The first cold shower was pushing the blog live after the official commit and seeing that exasperating 404 error message. “Oh come on, now what? This never happened on Blogger…”

I turned to the only resource available to a panicking analog dinosaur: asking the AI for help. And the help came in the form of a humiliating checklist of obvious things I hadn’t done. GitHub Pages doesn’t activate itself after a commit — it needs to be manually enabled in the repository settings. Minor detail. Easily overlooked. Especially when you’re convinced you did everything right.


The infamous 404 error
Everything seemed to be going so well.


With Pages sorted, the second problem arrived: the GitHub Actions workflow. Hugo isn’t a static site you simply dump into a folder — it needs to be compiled. Actions does this automatically on every push, but the configuration file needs to exist, be in the right place, and contain exactly what it should. One wrong line and the dot turns red. Several red dots later, the dot finally turned green. Partial victory.

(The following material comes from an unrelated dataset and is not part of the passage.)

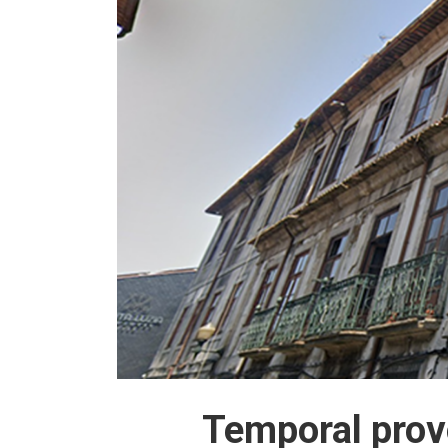
Temporal prov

Partial because the site came up showing raw XML in the browser. No style. No layout. Nothing. It looked like RSS feed content dumped on screen — because that’s exactly what it was. The PaperMod theme wasn’t loading. Reason: it was registered as a git submodule without me fully understanding what that meant in practice. One line in the workflow later — submodules: recursive — the theme came back to life.


XML error
Now we're talking. Except not really.


Then came the images. I organized everything neatly into folders inside each post, referenced the files in the markdown, pushed everything up. The images didn’t appear. The problem? A slash. A single slash at the beginning of the path: /images/photo.webp instead of images/photo.webp. With the slash, Hugo looks for the file at the site root. Without it, it looks inside the post folder. The difference between working and not working is a single character that fits inside a comma.


404 error again
Who hasn't been there?


In total: 404, broken workflow, missing theme, invisible images, and an irresponsible number of commits with increasingly unprofessional messages. The blog is live. The images show up. The layout works. The comment field miraculously exists — whether it actually works or not, well, that’s a whole other story.

Sometimes winning is just not giving up and being a little more stubborn until the dot turns green.